It’s come down to this on Brexit. Who is Theresa May actually working for? The People? Or the unelected oligarchy I call The Davos Crowd?

If it’s the former then May had a very good week. Her terrible deal went down in flames, but she knew this would happen. She then invited her opposition, Jeremy Corbyn of the Labour party, to table a ‘No-Confidence’ vote in her government which she survived.

She survived it because the Brexiteers and the Remainers within the Tories are united against Jeremy Corbyn becoming Prime Minister.

But with her deal failing by such a huge margin is she weaker or stronger than she was last week? Depends on where her head is.
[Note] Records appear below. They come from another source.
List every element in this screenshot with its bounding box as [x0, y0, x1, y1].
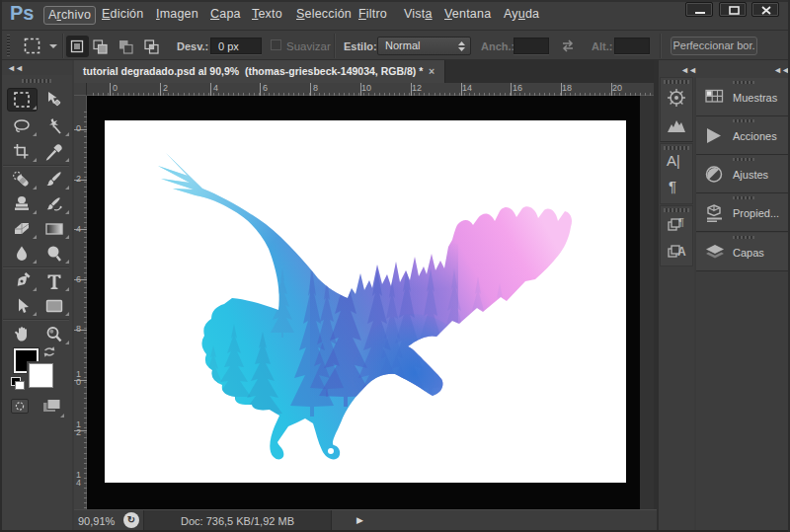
svg-text:¶: ¶ — [678, 216, 684, 228]
svg-text:A: A — [677, 245, 686, 259]
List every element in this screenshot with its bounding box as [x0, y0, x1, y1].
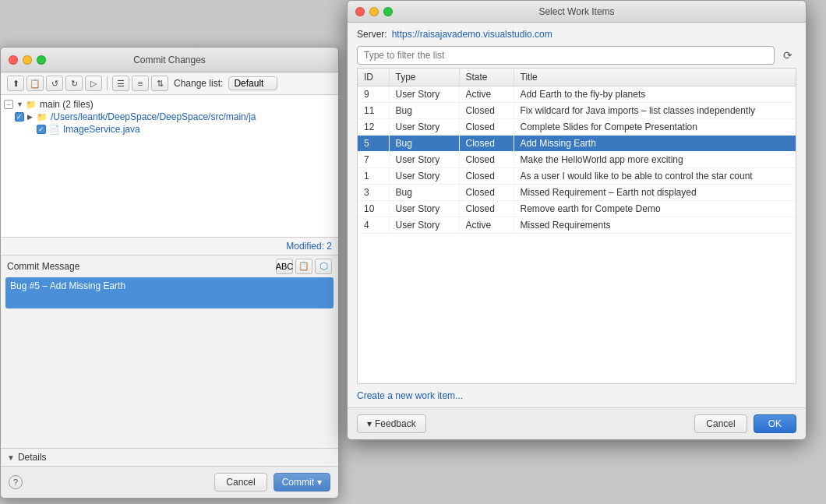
dialog-window-controls	[355, 7, 393, 16]
cancel-commit-button[interactable]: Cancel	[214, 473, 267, 492]
cell-state: Closed	[459, 136, 514, 152]
cell-title: Make the HelloWorld app more exciting	[514, 152, 796, 168]
table-row[interactable]: 9 User Story Active Add Earth to the fly…	[358, 86, 796, 103]
details-arrow-icon: ▼	[7, 453, 15, 462]
dialog-overlay: Select Work Items Server: https://raisaj…	[339, 0, 814, 444]
create-work-item-link[interactable]: Create a new work item...	[357, 390, 463, 401]
cell-type: User Story	[389, 217, 459, 234]
dialog-action-buttons: Cancel OK	[694, 414, 796, 433]
details-header[interactable]: ▼ Details	[7, 452, 332, 463]
table-row[interactable]: 10 User Story Closed Remove earth for Co…	[358, 201, 796, 217]
toolbar-icon-6[interactable]: ☰	[112, 76, 129, 91]
server-url: https://raisajavademo.visualstudio.com	[392, 29, 552, 40]
cell-state: Active	[459, 217, 514, 234]
tree-root[interactable]: – ▼ 📁 main (2 files)	[1, 98, 338, 111]
dialog-title: Select Work Items	[538, 6, 614, 17]
changelist-select[interactable]: Default	[228, 76, 277, 90]
col-header-type: Type	[389, 69, 459, 86]
toolbar-icon-2[interactable]: 📋	[26, 76, 44, 91]
cell-title: Missed Requirements	[514, 217, 796, 234]
cell-type: Bug	[389, 185, 459, 201]
cell-id: 7	[358, 152, 389, 168]
commit-footer: ? Cancel Commit ▾	[1, 466, 338, 498]
file-label: ImageService.java	[63, 124, 140, 135]
table-row[interactable]: 11 Bug Closed Fix wildcard for Java impo…	[358, 103, 796, 119]
cell-state: Closed	[459, 185, 514, 201]
tree-path[interactable]: ✓ ▶ 📁 /Users/leantk/DeepSpace/DeepSpace/…	[1, 111, 338, 123]
cell-title: Add Missing Earth	[514, 136, 796, 152]
root-label: main (2 files)	[40, 99, 94, 110]
close-button[interactable]	[9, 55, 18, 65]
commit-message-label: Commit Message	[7, 261, 79, 272]
commit-file-tree: – ▼ 📁 main (2 files) ✓ ▶ 📁 /Users/leantk…	[1, 95, 338, 238]
commit-button-label: Commit	[282, 477, 314, 488]
commit-details: ▼ Details	[1, 448, 338, 466]
cell-title: As a user I would like to be able to con…	[514, 168, 796, 185]
commit-footer-buttons: Cancel Commit ▾	[214, 473, 330, 492]
table-row[interactable]: 3 Bug Closed Missed Requirement – Earth …	[358, 185, 796, 201]
path-folder-icon: 📁	[37, 112, 48, 122]
table-row[interactable]: 12 User Story Closed Complete Slides for…	[358, 119, 796, 136]
copy-message-icon[interactable]: 📋	[295, 259, 312, 274]
modified-label: Modified: 2	[1, 238, 338, 256]
refresh-icon[interactable]: ⟳	[779, 47, 796, 64]
dialog-close-button[interactable]	[355, 7, 365, 16]
cell-type: User Story	[389, 86, 459, 103]
file-checkbox[interactable]: ✓	[37, 125, 46, 134]
cell-id: 12	[358, 119, 389, 136]
table-row[interactable]: 7 User Story Closed Make the HelloWorld …	[358, 152, 796, 168]
maximize-button[interactable]	[37, 55, 46, 65]
cell-title: Complete Slides for Compete Presentation	[514, 119, 796, 136]
col-header-state: State	[459, 69, 514, 86]
tree-file[interactable]: ✓ 📄 ImageService.java	[1, 123, 338, 136]
path-arrow: ▶	[27, 113, 35, 121]
help-icon[interactable]: ?	[9, 475, 23, 489]
details-label: Details	[18, 452, 47, 463]
cell-state: Closed	[459, 119, 514, 136]
cell-type: User Story	[389, 119, 459, 136]
filter-input[interactable]	[357, 46, 775, 65]
cell-id: 10	[358, 201, 389, 217]
toolbar-icon-5[interactable]: ▷	[85, 76, 102, 91]
root-checkbox[interactable]: –	[4, 100, 13, 109]
table-row[interactable]: 5 Bug Closed Add Missing Earth	[358, 136, 796, 152]
feedback-arrow-icon: ▾	[367, 418, 372, 429]
commit-message-content[interactable]: Bug #5 – Add Missing Earth	[5, 277, 334, 308]
toolbar-icon-1[interactable]: ⬆	[7, 76, 24, 91]
cell-state: Closed	[459, 103, 514, 119]
cell-title: Add Earth to the fly-by planets	[514, 86, 796, 103]
cell-state: Closed	[459, 152, 514, 168]
commit-window-title: Commit Changes	[133, 55, 206, 65]
col-header-id: ID	[358, 69, 389, 86]
table-row[interactable]: 4 User Story Active Missed Requirements	[358, 217, 796, 234]
feedback-label: Feedback	[375, 418, 416, 429]
commit-window-controls	[9, 55, 46, 65]
commit-message-icons: ABC 📋 ⬡	[276, 259, 332, 274]
cell-id: 4	[358, 217, 389, 234]
cell-id: 11	[358, 103, 389, 119]
toolbar-icon-4[interactable]: ↻	[65, 76, 83, 91]
commit-message-header: Commit Message ABC 📋 ⬡	[1, 256, 338, 277]
dialog-minimize-button[interactable]	[369, 7, 379, 16]
ok-button[interactable]: OK	[754, 414, 796, 433]
cell-title: Missed Requirement – Earth not displayed	[514, 185, 796, 201]
cell-id: 9	[358, 86, 389, 103]
table-row[interactable]: 1 User Story Closed As a user I would li…	[358, 168, 796, 185]
table-header-row: ID Type State Title	[358, 69, 796, 86]
tfs-message-icon[interactable]: ⬡	[315, 259, 332, 274]
commit-bottom-area	[1, 313, 338, 449]
cancel-dialog-button[interactable]: Cancel	[694, 414, 747, 433]
toolbar-icon-8[interactable]: ⇅	[151, 76, 168, 91]
cell-type: User Story	[389, 168, 459, 185]
path-checkbox[interactable]: ✓	[15, 112, 24, 122]
cell-state: Closed	[459, 168, 514, 185]
col-header-title: Title	[514, 69, 796, 86]
commit-button[interactable]: Commit ▾	[274, 473, 330, 492]
dialog-maximize-button[interactable]	[383, 7, 393, 16]
toolbar-icon-7[interactable]: ≡	[132, 76, 149, 91]
cell-type: User Story	[389, 152, 459, 168]
spell-check-icon[interactable]: ABC	[276, 259, 293, 274]
feedback-button[interactable]: ▾ Feedback	[357, 414, 426, 433]
minimize-button[interactable]	[23, 55, 32, 65]
toolbar-icon-3[interactable]: ↺	[46, 76, 63, 91]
If she has come to terms with a ‘No-Deal’ Brexit then she would be acting exactly as she is.

The problem is that if she is still trying to betray Brexit by some last-minute fear-mongering then she would also act exactly as she is.

And therein lies the current problem.

May’s insistence on keeping ‘No-Deal’ on the table could be seen as a negotiating tactic with the EU or a defensive measure to stave off a challenge from Corbyn.

May’s refusal to step aside as Prime Minister can be seen as her hanging on to do the will of her masters or as a defensive measure to deliver on some form of Brexit that most of her cabinet do not want.

I could do this all day.

And that’s what makes this so very confusing and very draining. The best news is that the inimitable Nigel Farage has announced he would come back to politics to campaign if a second referendum was forced on everyone.

And I think he’s right in saying that if that were to occur the overlords in Brussels and London better be prepared for an even worse drubbing. Because there comes a point where people’s patience runs out and that’s that.